Many centromeric proteins form a network called the constitutive centromere-associated network (CCAN) that binds to the centromere throughout the cell cycle. CENP-K and CENP-A are the two subcomplexes of CCAN that interact with and depend on each other [33]. Anti-centromere antibodies may be among the antinuclear antibodies most closely related to abnormal oocyte maturation and embryo cleavage. In vitro co-culture experiments of mouse embryos with polyclonal anti-centromere protein A (CENP-A) have revealed that embryos cultured with anti-CENP-A antibodies showed significant growth impairment, and embryos may be direct targets of anti-CENP-A antibodies, which is consistent with our research direction [34].

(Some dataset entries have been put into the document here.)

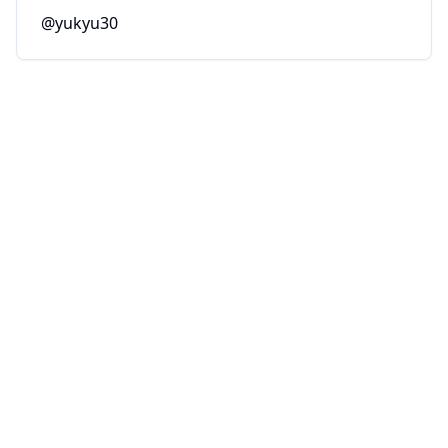
@yukyu30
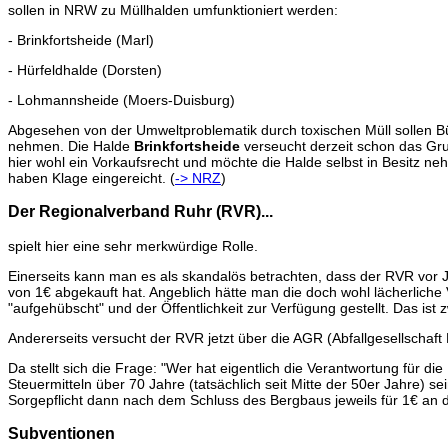
sollen in NRW zu Müllhalden umfunktioniert werden:
- Brinkfortsheide (Marl)
- Hürfeldhalde (Dorsten)
- Lohmannsheide (Moers-Duisburg)
Abgesehen von der Umweltproblematik durch toxischen Müll sollen 
nehmen. Die Halde
Brinkfortsheide
verseucht derzeit schon das Gr
hier wohl ein Vorkaufsrecht und möchte die Halde selbst in Besitz n
haben Klage eingereicht. (
-> NRZ
)
Der Regionalverband Ruhr (RVR)...
spielt hier eine sehr merkwürdige Rolle.
Einerseits kann man es als skandalös betrachten, dass der RVR vor 
von 1€ abgekauft hat. Angeblich hätte man die doch wohl lächerliche 
"aufgehübscht" und der Öffentlichkeit zur Verfügung gestellt. Das ist z
Andererseits versucht der RVR jetzt über die AGR (Abfallgesellschaf
Da stellt sich die Frage: "Wer hat eigentlich die Verantwortung fü
Steuermitteln über 70 Jahre (tatsächlich seit Mitte der 50er Jahre) s
Sorgepflicht dann nach dem Schluss des Bergbaus jeweils für 1€ an 
Subventionen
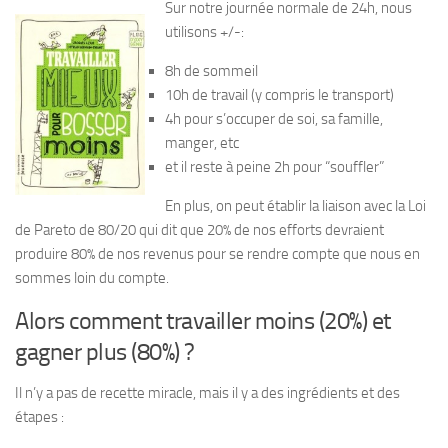
Sur notre journée normale de 24h, nous
utilisons +/-:
8h de sommeil
10h de travail (y compris le transport)
4h pour s’occuper de soi, sa famille,
manger, etc
et il reste à peine 2h pour “souffler”
En plus, on peut établir la liaison avec la Loi
de Pareto de 80/20 qui dit que 20% de nos efforts devraient
produire 80% de nos revenus pour se rendre compte que nous en
sommes loin du compte.
Alors comment travailler moins (20%) et
gagner plus (80%) ?
Il n’y a pas de recette miracle, mais il y a des ingrédients et des
étapes :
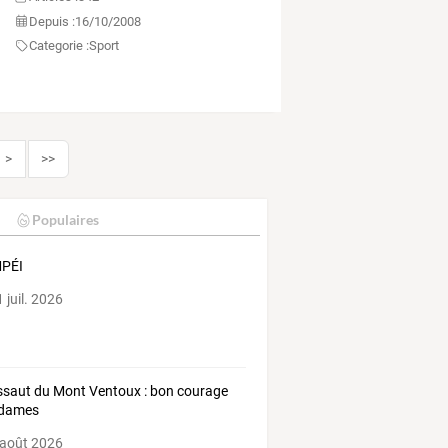
Depuis :
16/10/2008
Categorie :
Sport
>
>>
Populaires
PÉI
 juil. 2026
assaut du Mont Ventoux : bon courage
dames
 août 2026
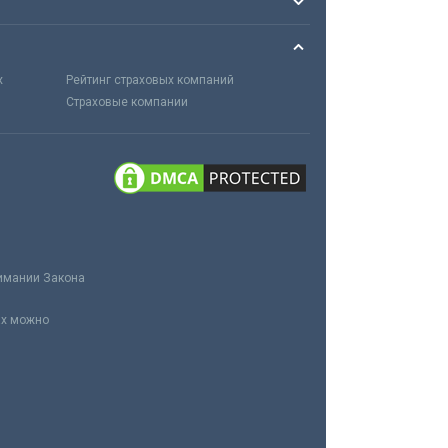
х
Рейтинг страховых компаний
Страховые компании
нимании Закона
ах можно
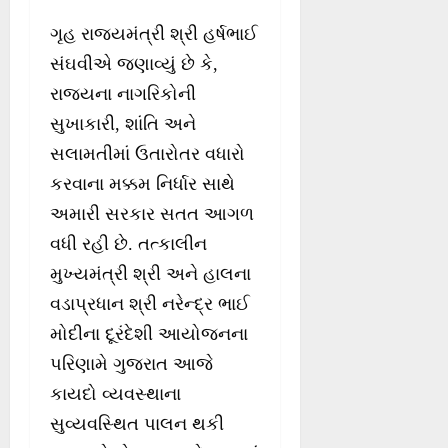
ગૃહ રાજ્યમંત્રી શ્રી હર્ષભાઈ
સંઘવીએ જણાવ્યું છે કે,
રાજ્યના નાગરિકોની
સુખાકારી, શાંતિ અને
સલામતીમાં ઉતારોતર વધારો
કરવાના મક્કમ નિર્ધાર સાથે
અમારી સરકાર સતત આગળ
વધી રહી છે. તત્કાલીન
મુખ્યમંત્રી શ્રી અને હાલના
વડાપ્રધાન શ્રી નરેન્દ્ર ભાઈ
મોદીના દૂરંદેશી આયોજનના
પરિણામે ગુજરાત આજે
કાયદો વ્યવસ્થાના
સુવ્યવસ્થિત પાલન થકી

WGCNA and Pearson correlation analyses were conducted to assess the gene sets of DEGs and autophagy-related modules. Six autophagy-related hub genes (FAM115A, RGS11, TRIM59, CENPK, GLRX, and P2RY14) were identified. The validation of the ROC curves indicated that the hub gene had discriminative ability as a potential biomarker for RPL. However, the six autophagy-related hub genes identified through our comprehensive bioinformatics analysis currently do not have sufficient evidence, and in-depth experimental research is needed to further explore the relevant mechanisms. These autophagy-related hub genes have not been previously studied in RPL, providing new directions and ideas for future research. Nevertheless, our study had some limitations, such as the lack of histological verification and comparison of key autophagy genes in RPL and the lack of research on the molecular mechanisms by which hub genes regulate the development of RPL. Based on the results obtained in this study, we hope to collect relevant tissues from patients with clinical RPL, conduct further experimental research to verify the expression levels of autophagy-related genes, and explore the underlying molecular mechanisms.